> **Data extracts**:
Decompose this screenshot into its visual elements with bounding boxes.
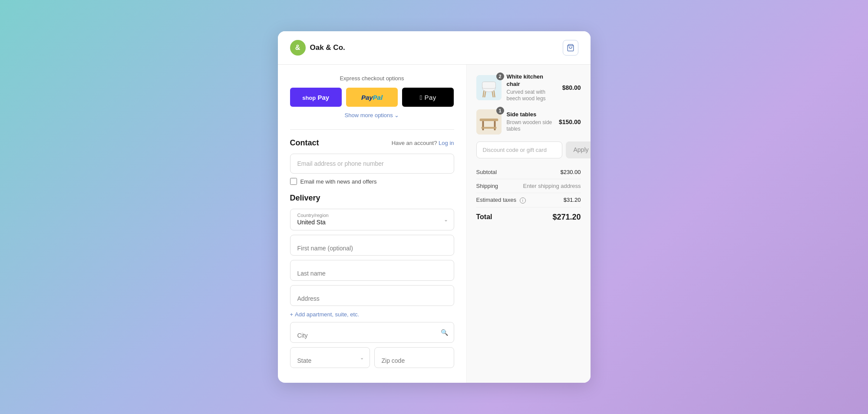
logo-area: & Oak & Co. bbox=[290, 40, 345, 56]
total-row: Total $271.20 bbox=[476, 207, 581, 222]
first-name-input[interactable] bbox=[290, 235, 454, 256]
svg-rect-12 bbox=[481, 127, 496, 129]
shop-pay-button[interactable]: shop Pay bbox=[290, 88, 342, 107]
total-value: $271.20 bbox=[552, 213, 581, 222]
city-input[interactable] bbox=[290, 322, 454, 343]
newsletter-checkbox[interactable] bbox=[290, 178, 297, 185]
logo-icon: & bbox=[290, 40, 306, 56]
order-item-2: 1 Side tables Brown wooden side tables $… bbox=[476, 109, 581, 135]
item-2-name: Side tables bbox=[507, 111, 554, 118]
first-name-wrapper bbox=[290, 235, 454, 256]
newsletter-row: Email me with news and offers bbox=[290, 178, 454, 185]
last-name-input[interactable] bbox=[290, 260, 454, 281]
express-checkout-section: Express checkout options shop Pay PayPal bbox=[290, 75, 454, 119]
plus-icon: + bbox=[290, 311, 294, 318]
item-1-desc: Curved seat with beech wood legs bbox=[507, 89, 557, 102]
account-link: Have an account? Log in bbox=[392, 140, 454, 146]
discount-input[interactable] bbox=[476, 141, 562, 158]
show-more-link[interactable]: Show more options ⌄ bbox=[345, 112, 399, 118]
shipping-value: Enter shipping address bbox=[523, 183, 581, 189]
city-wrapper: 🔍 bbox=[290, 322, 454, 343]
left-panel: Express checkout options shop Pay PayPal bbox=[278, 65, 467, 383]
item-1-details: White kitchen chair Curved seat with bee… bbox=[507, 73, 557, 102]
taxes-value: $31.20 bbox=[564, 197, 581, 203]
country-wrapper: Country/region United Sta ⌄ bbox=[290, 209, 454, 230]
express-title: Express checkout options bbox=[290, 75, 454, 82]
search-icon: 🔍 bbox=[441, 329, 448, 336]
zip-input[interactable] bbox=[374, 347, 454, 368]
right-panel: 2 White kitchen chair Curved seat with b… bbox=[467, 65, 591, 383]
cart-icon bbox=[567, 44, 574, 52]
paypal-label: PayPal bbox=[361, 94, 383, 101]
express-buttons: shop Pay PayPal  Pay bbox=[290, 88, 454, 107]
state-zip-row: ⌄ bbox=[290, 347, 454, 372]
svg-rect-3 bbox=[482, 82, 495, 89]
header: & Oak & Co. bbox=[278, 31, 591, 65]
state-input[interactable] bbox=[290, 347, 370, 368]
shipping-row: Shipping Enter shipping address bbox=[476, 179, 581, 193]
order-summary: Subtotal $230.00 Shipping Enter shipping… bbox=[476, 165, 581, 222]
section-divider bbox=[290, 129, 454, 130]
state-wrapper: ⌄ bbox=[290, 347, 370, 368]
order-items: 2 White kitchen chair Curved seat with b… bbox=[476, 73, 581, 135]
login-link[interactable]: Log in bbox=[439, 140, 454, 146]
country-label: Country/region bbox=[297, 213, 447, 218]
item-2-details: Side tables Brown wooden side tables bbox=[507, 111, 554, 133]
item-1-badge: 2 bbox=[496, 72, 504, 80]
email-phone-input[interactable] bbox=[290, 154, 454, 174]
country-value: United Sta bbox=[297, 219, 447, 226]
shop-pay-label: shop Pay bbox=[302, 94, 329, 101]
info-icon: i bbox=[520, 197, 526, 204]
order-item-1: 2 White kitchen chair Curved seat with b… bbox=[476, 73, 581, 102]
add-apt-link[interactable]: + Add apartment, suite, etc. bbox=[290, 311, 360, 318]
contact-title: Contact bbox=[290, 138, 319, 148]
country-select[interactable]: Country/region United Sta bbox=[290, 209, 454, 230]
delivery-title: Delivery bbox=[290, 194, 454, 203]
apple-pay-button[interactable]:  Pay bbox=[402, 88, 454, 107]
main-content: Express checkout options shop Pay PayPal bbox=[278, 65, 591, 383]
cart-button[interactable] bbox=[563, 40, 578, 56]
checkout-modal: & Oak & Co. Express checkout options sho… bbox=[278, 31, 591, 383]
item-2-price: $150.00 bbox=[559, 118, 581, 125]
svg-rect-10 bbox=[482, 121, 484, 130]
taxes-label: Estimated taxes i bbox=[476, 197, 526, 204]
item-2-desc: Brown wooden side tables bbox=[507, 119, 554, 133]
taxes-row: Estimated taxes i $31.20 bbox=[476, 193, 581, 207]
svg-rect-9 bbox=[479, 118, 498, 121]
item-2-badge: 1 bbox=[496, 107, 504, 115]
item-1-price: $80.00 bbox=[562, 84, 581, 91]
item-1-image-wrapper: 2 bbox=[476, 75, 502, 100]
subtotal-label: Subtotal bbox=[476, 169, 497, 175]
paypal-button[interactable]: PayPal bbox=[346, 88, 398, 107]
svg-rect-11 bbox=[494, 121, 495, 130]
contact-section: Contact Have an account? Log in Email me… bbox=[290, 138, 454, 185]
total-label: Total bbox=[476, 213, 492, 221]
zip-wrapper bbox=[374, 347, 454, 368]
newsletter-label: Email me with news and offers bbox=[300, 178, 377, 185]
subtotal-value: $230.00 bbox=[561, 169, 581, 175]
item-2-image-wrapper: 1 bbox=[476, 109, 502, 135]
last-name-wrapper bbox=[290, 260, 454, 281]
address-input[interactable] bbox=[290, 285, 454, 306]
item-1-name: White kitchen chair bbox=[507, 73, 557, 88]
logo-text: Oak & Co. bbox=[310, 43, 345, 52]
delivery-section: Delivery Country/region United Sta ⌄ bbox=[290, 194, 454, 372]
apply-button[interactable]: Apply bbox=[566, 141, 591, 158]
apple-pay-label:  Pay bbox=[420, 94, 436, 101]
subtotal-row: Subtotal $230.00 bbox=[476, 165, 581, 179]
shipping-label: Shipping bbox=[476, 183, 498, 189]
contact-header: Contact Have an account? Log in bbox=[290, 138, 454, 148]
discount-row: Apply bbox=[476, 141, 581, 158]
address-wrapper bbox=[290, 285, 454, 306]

> **Problem to solve**: Every entry must be reproduced exactly, with the images left out.

> **Your solution**:
Decompose this screenshot into its visual elements with bounding boxes.
logo-area: & Oak & Co. bbox=[290, 40, 345, 56]
total-row: Total $271.20 bbox=[476, 207, 581, 222]
first-name-input[interactable] bbox=[290, 235, 454, 256]
svg-rect-12 bbox=[481, 127, 496, 129]
shop-pay-button[interactable]: shop Pay bbox=[290, 88, 342, 107]
total-value: $271.20 bbox=[552, 213, 581, 222]
city-input[interactable] bbox=[290, 322, 454, 343]
newsletter-checkbox[interactable] bbox=[290, 178, 297, 185]
logo-icon: & bbox=[290, 40, 306, 56]
order-item-2: 1 Side tables Brown wooden side tables $… bbox=[476, 109, 581, 135]
item-2-name: Side tables bbox=[507, 111, 554, 118]
first-name-wrapper bbox=[290, 235, 454, 256]
newsletter-row: Email me with news and offers bbox=[290, 178, 454, 185]
last-name-input[interactable] bbox=[290, 260, 454, 281]
express-checkout-section: Express checkout options shop Pay PayPal bbox=[290, 75, 454, 119]
plus-icon: + bbox=[290, 311, 294, 318]
item-1-desc: Curved seat with beech wood legs bbox=[507, 89, 557, 102]
account-link: Have an account? Log in bbox=[392, 140, 454, 146]
discount-input[interactable] bbox=[476, 141, 562, 158]
show-more-link[interactable]: Show more options ⌄ bbox=[345, 112, 399, 118]
shipping-value: Enter shipping address bbox=[523, 183, 581, 189]
city-wrapper: 🔍 bbox=[290, 322, 454, 343]
left-panel: Express checkout options shop Pay PayPal bbox=[278, 65, 467, 383]
item-1-details: White kitchen chair Curved seat with bee… bbox=[507, 73, 557, 102]
taxes-value: $31.20 bbox=[564, 197, 581, 203]
country-wrapper: Country/region United Sta ⌄ bbox=[290, 209, 454, 230]
express-title: Express checkout options bbox=[290, 75, 454, 82]
search-icon: 🔍 bbox=[441, 329, 448, 336]
zip-input[interactable] bbox=[374, 347, 454, 368]
right-panel: 2 White kitchen chair Curved seat with b… bbox=[467, 65, 591, 383]
cart-icon bbox=[567, 44, 574, 52]
paypal-label: PayPal bbox=[361, 94, 383, 101]
express-buttons: shop Pay PayPal  Pay bbox=[290, 88, 454, 107]
state-zip-row: ⌄ bbox=[290, 347, 454, 372]
svg-rect-3 bbox=[482, 82, 495, 89]
header: & Oak & Co. bbox=[278, 31, 591, 65]
state-input[interactable] bbox=[290, 347, 370, 368]
shipping-row: Shipping Enter shipping address bbox=[476, 179, 581, 193]
order-summary: Subtotal $230.00 Shipping Enter shipping… bbox=[476, 165, 581, 222]
section-divider bbox=[290, 129, 454, 130]
state-wrapper: ⌄ bbox=[290, 347, 370, 368]
order-items: 2 White kitchen chair Curved seat with b… bbox=[476, 73, 581, 135]
login-link[interactable]: Log in bbox=[439, 140, 454, 146]
country-label: Country/region bbox=[297, 213, 447, 218]
item-2-details: Side tables Brown wooden side tables bbox=[507, 111, 554, 133]
item-1-badge: 2 bbox=[496, 72, 504, 80]
email-phone-input[interactable] bbox=[290, 154, 454, 174]
country-value: United Sta bbox=[297, 219, 447, 226]
shop-pay-label: shop Pay bbox=[302, 94, 329, 101]
info-icon: i bbox=[520, 197, 526, 204]
order-item-1: 2 White kitchen chair Curved seat with b… bbox=[476, 73, 581, 102]
add-apt-link[interactable]: + Add apartment, suite, etc. bbox=[290, 311, 360, 318]
contact-title: Contact bbox=[290, 138, 319, 148]
country-select[interactable]: Country/region United Sta bbox=[290, 209, 454, 230]
delivery-title: Delivery bbox=[290, 194, 454, 203]
apple-pay-button[interactable]:  Pay bbox=[402, 88, 454, 107]
main-content: Express checkout options shop Pay PayPal bbox=[278, 65, 591, 383]
cart-button[interactable] bbox=[563, 40, 578, 56]
checkout-modal: & Oak & Co. Express checkout options sho… bbox=[278, 31, 591, 383]
item-2-price: $150.00 bbox=[559, 118, 581, 125]
svg-rect-10 bbox=[482, 121, 484, 130]
taxes-label: Estimated taxes i bbox=[476, 197, 526, 204]
item-2-desc: Brown wooden side tables bbox=[507, 119, 554, 133]
taxes-row: Estimated taxes i $31.20 bbox=[476, 193, 581, 207]
svg-rect-9 bbox=[479, 118, 498, 121]
item-2-badge: 1 bbox=[496, 107, 504, 115]
item-1-price: $80.00 bbox=[562, 84, 581, 91]
item-1-image-wrapper: 2 bbox=[476, 75, 502, 100]
subtotal-label: Subtotal bbox=[476, 169, 497, 175]
paypal-button[interactable]: PayPal bbox=[346, 88, 398, 107]
svg-rect-11 bbox=[494, 121, 495, 130]
contact-section: Contact Have an account? Log in Email me… bbox=[290, 138, 454, 185]
total-label: Total bbox=[476, 213, 492, 221]
zip-wrapper bbox=[374, 347, 454, 368]
newsletter-label: Email me with news and offers bbox=[300, 178, 377, 185]
subtotal-value: $230.00 bbox=[561, 169, 581, 175]
item-2-image-wrapper: 1 bbox=[476, 109, 502, 135]
last-name-wrapper bbox=[290, 260, 454, 281]
address-input[interactable] bbox=[290, 285, 454, 306]
item-1-name: White kitchen chair bbox=[507, 73, 557, 88]
logo-text: Oak & Co. bbox=[310, 43, 345, 52]
delivery-section: Delivery Country/region United Sta ⌄ bbox=[290, 194, 454, 372]
apply-button[interactable]: Apply bbox=[566, 141, 591, 158]
apple-pay-label:  Pay bbox=[420, 94, 436, 101]
subtotal-row: Subtotal $230.00 bbox=[476, 165, 581, 179]
shipping-label: Shipping bbox=[476, 183, 498, 189]
contact-header: Contact Have an account? Log in bbox=[290, 138, 454, 148]
discount-row: Apply bbox=[476, 141, 581, 158]
address-wrapper bbox=[290, 285, 454, 306]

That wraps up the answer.